I have been tasked with creating a logic probe that reads High/Low/High Impedance, but what works in simulations, isn't working in practice.
This was my idea:
I made a symmetrical power source using two resistors and a virtual ground, and fed the 741 OP AMP using these +VCC/2 and -VCC/2. The idea was for the probe voltage to be compared to half VCC, that way we'd get a -VCC/2 to +VCC/2 voltage output, and if there was high impedance, both LEDs would be off.
What ends up happening however, is no voltage output. I think the problem is in the symmetrical power source, because whenever the OP AMP is connected to the circuit, the perfect VCC/2 equilibrium between the two resistors is gone, and it goes to like 4v or whatever when feeding it with 5v.
Any ideas on why this circuit doesn't work? I have tried searching for ways to create a symmetrical power source, but all of them give me the same simulation results, so i figured it wouldn't change on practice.
Best Answer
Oh yeah. In one word (or at least one number): 741.
Never, ever, try to use a 741 with power supplies much different from +/- 15 volts. +/-12 is probably OK, and I've seen +/- 9 used. +/- 2.5? Hahahahaha.
Sorry. I got carried away.
But seriously, that's your problem (or at least the most obvious one). If you really must operate from a 5 volt supply, you need to use a comparator (not an op amp) rated for that voltage.
And your LED circuit is asking for trouble. If you use an LED with Vf less than about 2.5 volts and a rail-to-rail drive, you risk killing the LED. If you use something like a white LED, with a 3 - 3.5 volt threshold, you will get little or no output from the LED.
Umm. And let's talk about your 5 volt supply. You realize, I hope, that you will be tempted to use the same 5 volt supply for your logic as your probe. And if you do you cannot possibly establish your virtual ground. Look at your schematic again, and put a ground connection on the - side of the 5 volts, and think about what will happen.
Finally, be aware that the LED current will affect the midpoint ground set by the two 1k resistors. In fact, if you have (let's say) 10 mA through the LED, this is 4 times the nominal current through the resistors and will swamp them.

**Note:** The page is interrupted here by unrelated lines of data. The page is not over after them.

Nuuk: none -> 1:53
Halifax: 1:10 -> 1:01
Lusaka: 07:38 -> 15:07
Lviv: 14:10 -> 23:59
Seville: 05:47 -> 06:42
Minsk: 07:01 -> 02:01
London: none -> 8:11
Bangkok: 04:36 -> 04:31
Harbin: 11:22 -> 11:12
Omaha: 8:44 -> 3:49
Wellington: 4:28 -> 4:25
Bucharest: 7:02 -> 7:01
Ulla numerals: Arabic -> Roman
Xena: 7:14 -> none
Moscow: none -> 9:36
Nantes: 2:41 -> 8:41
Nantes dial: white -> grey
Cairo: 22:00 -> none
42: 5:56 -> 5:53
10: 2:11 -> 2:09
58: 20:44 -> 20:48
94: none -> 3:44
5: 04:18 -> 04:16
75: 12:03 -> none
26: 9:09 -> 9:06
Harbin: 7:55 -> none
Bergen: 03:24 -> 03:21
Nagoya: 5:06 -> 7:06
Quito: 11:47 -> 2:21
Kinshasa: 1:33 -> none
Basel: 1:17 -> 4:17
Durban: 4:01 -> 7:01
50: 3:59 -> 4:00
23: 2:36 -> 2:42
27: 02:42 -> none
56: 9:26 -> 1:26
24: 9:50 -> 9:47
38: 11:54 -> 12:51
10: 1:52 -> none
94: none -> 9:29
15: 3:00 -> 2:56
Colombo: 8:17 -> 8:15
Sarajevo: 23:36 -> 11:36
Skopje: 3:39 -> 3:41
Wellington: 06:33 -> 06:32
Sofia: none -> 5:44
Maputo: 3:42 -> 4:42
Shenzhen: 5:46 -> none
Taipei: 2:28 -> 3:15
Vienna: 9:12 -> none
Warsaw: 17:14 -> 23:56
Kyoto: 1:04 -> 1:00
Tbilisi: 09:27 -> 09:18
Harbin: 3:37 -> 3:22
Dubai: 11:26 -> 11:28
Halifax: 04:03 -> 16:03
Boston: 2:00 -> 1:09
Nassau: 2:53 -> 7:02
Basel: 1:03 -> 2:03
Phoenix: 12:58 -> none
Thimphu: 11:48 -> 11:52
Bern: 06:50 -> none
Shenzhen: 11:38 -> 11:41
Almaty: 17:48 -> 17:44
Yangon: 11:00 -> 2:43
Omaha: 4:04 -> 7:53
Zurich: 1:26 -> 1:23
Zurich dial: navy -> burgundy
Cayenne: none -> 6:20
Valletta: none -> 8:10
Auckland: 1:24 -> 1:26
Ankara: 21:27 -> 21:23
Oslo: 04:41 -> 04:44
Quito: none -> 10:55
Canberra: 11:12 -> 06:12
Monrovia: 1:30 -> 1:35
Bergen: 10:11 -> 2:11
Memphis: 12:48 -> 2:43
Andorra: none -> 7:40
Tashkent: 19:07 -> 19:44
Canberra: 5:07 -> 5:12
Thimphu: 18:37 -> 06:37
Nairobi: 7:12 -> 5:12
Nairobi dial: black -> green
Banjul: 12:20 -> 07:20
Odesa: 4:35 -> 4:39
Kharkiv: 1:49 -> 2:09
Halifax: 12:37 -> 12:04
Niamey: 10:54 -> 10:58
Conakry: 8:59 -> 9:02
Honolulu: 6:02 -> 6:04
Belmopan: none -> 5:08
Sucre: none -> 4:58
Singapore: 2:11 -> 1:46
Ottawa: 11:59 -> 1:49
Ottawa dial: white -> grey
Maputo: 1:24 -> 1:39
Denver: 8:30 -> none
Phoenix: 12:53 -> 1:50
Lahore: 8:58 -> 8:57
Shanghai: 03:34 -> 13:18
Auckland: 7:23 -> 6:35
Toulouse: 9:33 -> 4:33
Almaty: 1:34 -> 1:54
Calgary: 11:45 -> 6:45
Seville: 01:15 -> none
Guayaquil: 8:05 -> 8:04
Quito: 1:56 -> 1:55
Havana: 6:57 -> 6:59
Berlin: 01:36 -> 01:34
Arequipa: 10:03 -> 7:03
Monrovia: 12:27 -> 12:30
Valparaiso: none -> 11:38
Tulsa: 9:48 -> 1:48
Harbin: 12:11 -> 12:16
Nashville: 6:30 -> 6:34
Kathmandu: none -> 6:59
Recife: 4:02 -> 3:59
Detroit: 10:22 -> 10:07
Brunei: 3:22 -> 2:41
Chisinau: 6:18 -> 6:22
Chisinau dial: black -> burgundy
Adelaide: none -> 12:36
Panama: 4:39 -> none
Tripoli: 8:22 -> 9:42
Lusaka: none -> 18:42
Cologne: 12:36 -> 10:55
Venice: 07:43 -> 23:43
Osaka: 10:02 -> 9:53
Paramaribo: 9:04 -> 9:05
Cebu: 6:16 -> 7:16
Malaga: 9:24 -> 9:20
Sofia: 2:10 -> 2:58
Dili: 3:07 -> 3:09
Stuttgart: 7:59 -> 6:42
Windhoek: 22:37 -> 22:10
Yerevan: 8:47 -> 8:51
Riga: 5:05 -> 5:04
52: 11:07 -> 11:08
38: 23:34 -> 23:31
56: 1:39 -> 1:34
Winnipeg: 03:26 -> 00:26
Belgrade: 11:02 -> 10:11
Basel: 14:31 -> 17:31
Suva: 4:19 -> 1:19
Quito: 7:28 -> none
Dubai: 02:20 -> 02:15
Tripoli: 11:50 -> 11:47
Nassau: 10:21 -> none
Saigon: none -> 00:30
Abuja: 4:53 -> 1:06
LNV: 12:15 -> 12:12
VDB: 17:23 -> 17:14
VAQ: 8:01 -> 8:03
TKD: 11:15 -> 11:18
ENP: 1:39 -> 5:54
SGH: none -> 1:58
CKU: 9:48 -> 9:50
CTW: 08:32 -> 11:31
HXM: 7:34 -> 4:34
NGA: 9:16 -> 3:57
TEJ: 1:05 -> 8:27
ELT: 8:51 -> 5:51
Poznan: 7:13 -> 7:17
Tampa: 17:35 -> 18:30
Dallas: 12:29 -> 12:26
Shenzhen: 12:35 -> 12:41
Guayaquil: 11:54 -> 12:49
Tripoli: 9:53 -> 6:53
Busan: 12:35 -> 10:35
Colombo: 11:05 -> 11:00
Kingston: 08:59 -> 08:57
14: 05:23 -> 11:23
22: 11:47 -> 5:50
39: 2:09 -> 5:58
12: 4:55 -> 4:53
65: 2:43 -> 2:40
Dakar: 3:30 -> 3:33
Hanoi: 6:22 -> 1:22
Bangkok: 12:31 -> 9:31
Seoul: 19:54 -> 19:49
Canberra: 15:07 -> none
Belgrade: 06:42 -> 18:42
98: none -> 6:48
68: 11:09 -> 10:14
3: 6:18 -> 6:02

EDIT - In comment, an alternative (LM339) was suggested.
That won't work either, and in some respects is an even worse choice than a 741. Regardless of supply voltages, it cannot drive the High LED at all. The output of the LM339 is essentially a one-way switch between the output and the - supply (called ground on a 339). When active (LOW output) it will turn on the Low LED. When not (HIGH output) it will do nothing at all, so the High LED will never turn on. See page 10 of the data sheet.
It also has considerably higher current capacity than a 741, so is almost guaranteed to kill the Low LED if it does turn it on. LEDs need current limiting.